The Native Women’s Society of the Great Plains, Reclaiming Our Sacredness, represents the rural, isolated tribes in a six state area of the northern Great Plains. Active members are Native women who are either staff or volunteers of tribal government operated or community-based service programs offering services in domestic violence or sexual assault. Members are from tribes in a seven state area, historically referenced as the Great Sioux Nation, and are represented in the Society.
The Society evolved from the need for the small individual programs to have support, share promising practices and frustrations, network, obtain culturally and linguistically specific technical assistance, training, consultation, and collaborate to strengthen strategies and responses to violence in their respective tribal communities.

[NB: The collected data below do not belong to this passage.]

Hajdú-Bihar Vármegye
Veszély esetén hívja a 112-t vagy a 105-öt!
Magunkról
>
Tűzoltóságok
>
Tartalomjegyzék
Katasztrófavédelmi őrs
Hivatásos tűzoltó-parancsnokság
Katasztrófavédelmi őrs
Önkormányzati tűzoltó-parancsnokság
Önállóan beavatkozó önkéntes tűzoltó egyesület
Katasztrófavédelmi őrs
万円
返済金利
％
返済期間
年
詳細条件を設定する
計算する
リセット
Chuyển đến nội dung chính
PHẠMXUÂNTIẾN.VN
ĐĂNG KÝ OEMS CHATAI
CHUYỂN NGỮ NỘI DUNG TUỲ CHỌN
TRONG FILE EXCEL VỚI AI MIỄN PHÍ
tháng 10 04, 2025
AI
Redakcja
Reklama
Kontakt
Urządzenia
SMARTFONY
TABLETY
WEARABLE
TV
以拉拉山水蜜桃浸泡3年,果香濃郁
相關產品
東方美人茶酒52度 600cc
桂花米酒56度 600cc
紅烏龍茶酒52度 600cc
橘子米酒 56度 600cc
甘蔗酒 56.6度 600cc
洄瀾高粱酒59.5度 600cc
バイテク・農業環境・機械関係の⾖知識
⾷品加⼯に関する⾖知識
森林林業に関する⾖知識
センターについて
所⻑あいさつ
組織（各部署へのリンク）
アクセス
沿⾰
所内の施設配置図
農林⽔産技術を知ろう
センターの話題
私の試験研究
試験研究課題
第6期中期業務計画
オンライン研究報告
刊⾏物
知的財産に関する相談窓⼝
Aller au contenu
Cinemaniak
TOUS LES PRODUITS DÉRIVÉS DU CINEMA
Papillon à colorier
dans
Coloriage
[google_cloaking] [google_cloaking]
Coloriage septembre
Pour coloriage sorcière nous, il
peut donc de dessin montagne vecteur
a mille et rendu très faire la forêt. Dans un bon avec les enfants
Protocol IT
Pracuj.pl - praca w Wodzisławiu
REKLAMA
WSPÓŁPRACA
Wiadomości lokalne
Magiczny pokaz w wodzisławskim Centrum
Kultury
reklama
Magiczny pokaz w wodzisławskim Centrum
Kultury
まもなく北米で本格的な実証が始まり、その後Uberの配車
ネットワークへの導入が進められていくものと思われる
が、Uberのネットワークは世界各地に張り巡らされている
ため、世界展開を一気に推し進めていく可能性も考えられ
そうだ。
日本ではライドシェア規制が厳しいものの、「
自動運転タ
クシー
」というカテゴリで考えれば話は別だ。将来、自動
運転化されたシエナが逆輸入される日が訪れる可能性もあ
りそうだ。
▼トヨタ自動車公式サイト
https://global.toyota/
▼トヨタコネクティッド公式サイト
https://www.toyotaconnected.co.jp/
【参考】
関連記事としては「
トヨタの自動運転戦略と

The geographical area that constitutes the service area of the Society includes tribes in southern Minnesota, Montana, Wyoming, North Dakota, South Dakota and Nebraska.
Tribes represented in the organization include the Upper and Lower Sioux Tribes in Minnesota, Omaha, Ponca, Santee and Winnebago Tribes in Nebraska, Fort Peck, Crow and Northern Cheyenne Tribes in Montana, Arapaho and Shoshone in Wyoming, Pine Ridge, Rosebud, Cheyenne River, Standing Rock, Lower Brule, Crow Creek, Sisseton-Wahpeton (Lakota Traverse) and Yankton Sioux in South Dakota as well as Spirit Lake and urban Native populations of Bismarck, North Dakota.
Tribal populations are culturally and geographically isolated and have been identified as underserved populations for a variety of reasons. The typical profile of a domestic violence and/or sexual assault program in this service area is a one woman program with a small budget.